The authorities in Bali have chosen a good time to start their tourist tax, which has been discussed for months. February is still part of the rainy season, it is low season.

Heavy tropical showers rain down from the sky almost every day. Even though the sun usually shines again afterwards, the Indonesian holiday island with its famous temples and rice terraces is still far less crowded than in the high season in July or August.

This also applies to I Gusti Ngurah Rai Airport. From now on everyone will have to pay 150,000 rupees upon entry – the equivalent of around 9 euros. There is much less crowding at the visa counters than in the dry season – an ideal moment to test whether the new tax will lengthen waiting times and spoil the mood for some people even before the start of their vacation. The romantic Valentine’s Day as the starting date – coincidence or calculation? Those responsible left that open.

Waste and traffic problems

The government says it wants to invest the money in protecting the magnificent nature and culture of the “Island of the Gods” as well as in sustainable tourism and services. Bali is the only Hindu island in Muslim Indonesia and is famous for its unique traditions and rituals. However, around 70 percent of the money should – at least initially – go towards tackling the waste problem. Because that is huge.
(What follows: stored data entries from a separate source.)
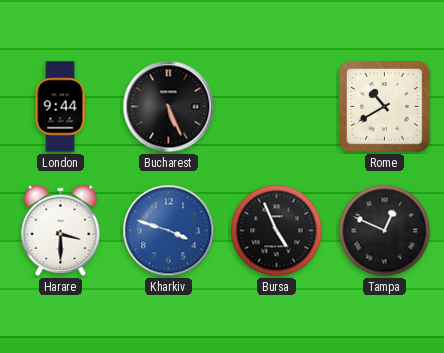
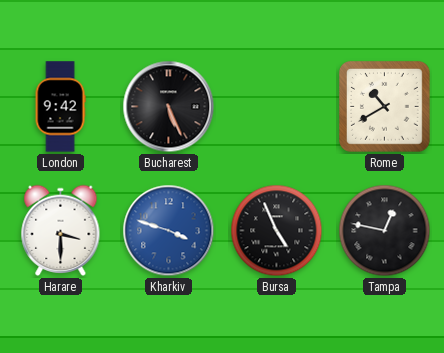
London: 9:44 -> 9:42
Tampa: 12:49 -> 12:47
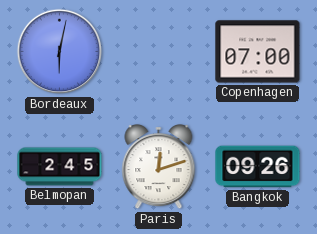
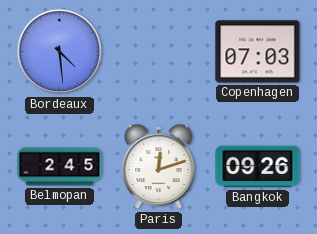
Bordeaux: 6:02 -> 4:29
Copenhagen: 07:00 -> 07:03
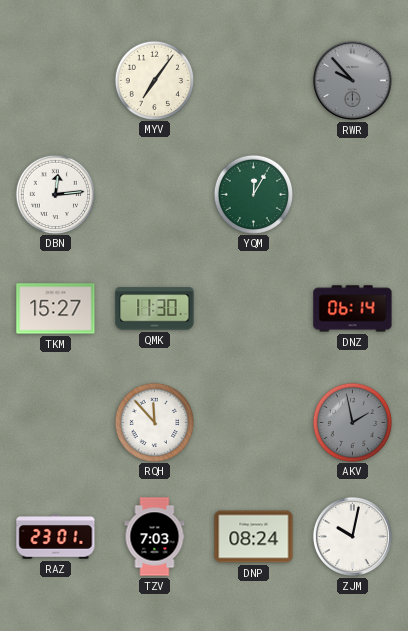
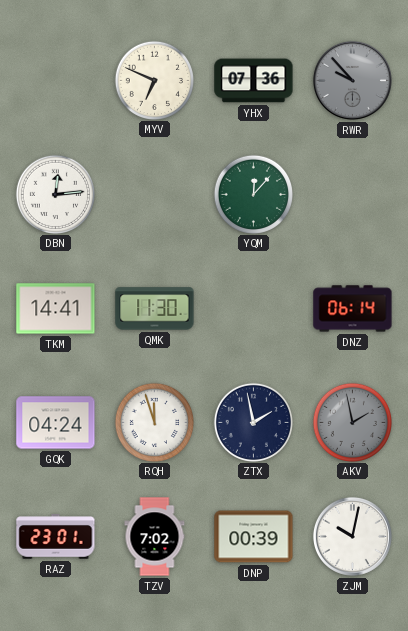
MYV: 7:06 -> 6:49
YHX: none -> 07:36
YQM: 12:05 -> 12:07
TKM: 15:27 -> 14:41
GQK: none -> 04:24
RQH: 11:53 -> 11:57
ZTX: none -> 1:58
TZV: 7:03 -> 7:02
DNP: 08:24 -> 00:39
The current influenced by the monsoon is currently driving mountains of rubbish onto the shore at the famous surfing beach in Kuta. Every day, helpers collect tons of bottles, cups and packaging that are transported away by truck. But the next morning the rubbish piles up again. Sunbathing in plastic waste – some tourists look quite dismayed at the disgusting scenario. Dream vacation looks different. And Kuta is not an isolated case. “Even lesser-known attractions such as waterfalls in the jungle are often completely littered with rubbish,” says taxi driver Ketut Oka.

In addition, there are constantly congested roads. Bali has hardly any public transport – but there are tons of cars and scooters. Not only the locals, but also countless tourists rush through world-famous places like Canggu, Sanur or Seminyak on rattling two-wheelers. When it rains, there is often a complete standstill.

A Canadian woman who lives on the island reports with annoyance about hour-long traffic jams on the route from Uluwatu in the south to Ubud in the center, a hotspot for the yoga community. Endless queues of cars, honking and exhaust fumes – the contrast to the Zen atmosphere in the idyllic rice fields and wellness centers could hardly be stronger. The government has long been planning a rail system that would at least connect the airport with Kuta and other southern holiday resorts.

Does the money help?

Although Balinese and international media have been reporting on the “tourism tax” for months, many on the island have not yet noticed anything about it. When asked, most people shrug their shoulders, and even travel industry employees react with surprise. “I didn’t know that at all,” says Laksmi, who works at the reception of a hotel in Ubud. But she doubts that the additional money will change much about the situation.

“There are simply too many people in Bali, and the Balinese themselves mostly just throw their garbage into the landscape – it’s almost part of the culture,” she says. “Bali is not Singapore, and it will never be that clean here.” In addition, almost every family has “at least two cars and three motorcycles”. The traffic problem can hardly be brought under control even with money.

The tourist tax is also news for Kaela from Australia, who is taking part in a yoga training session in Ubud. “But 150,000 rupees is really a small sum if we can use it to help solve the problems that we, tourists, are largely responsible for,” she says. “I’m happy to be there.”

The fees

The fee may seem small for solo travelers, but it is expensive for families: the amount has to be paid in addition to the 500,000 rupees (30 euros) for a 30-day visa. The tourist tax applies to everyone without exception, including children. Anyone who takes a detour to neighboring islands such as the Gili Islands, Lombok or Java will have to pay again on the return journey to Bali. However, this does not apply to short trips to Nusa Penida, Nusa Lembongan or Nusa Ceningan, as these three islands belong to the province of Bali.

For comparison: In other Southeast Asian holiday destinations such as Thailand, Malaysia or Vietnam, entry is free for German citizens. The fact that Indonesia also wants to significantly increase the entertainment tax – which will likely increase prices in bars, nightclubs and spas in Bali as well – is causing many in the industry an additional headache.

On average, around 18,000 holidaymakers arrive in Bali every day. Thanks to the tourist tax, the authorities receive an additional income of around 60 million euros annually. Provincial Governor Sang Made Mahendra Jaya has so far left it unclear in detail which projects these should flow into. “It is important for foreign tourists to know that their money is being used for cultural preservation and waste disposal,” he explained.

In order to keep waiting times at the airport as short as possible, holidaymakers are advised to pay the tax in advance via the Love Bali website or the Love Bali app. If you prefer to pay upon entry, you can do so by credit card. “I can only hope that the ‘tourism tax’ will help Bali,” says Brazilian Marcel, who has lived on the island for four years. But there is skepticism in his voice.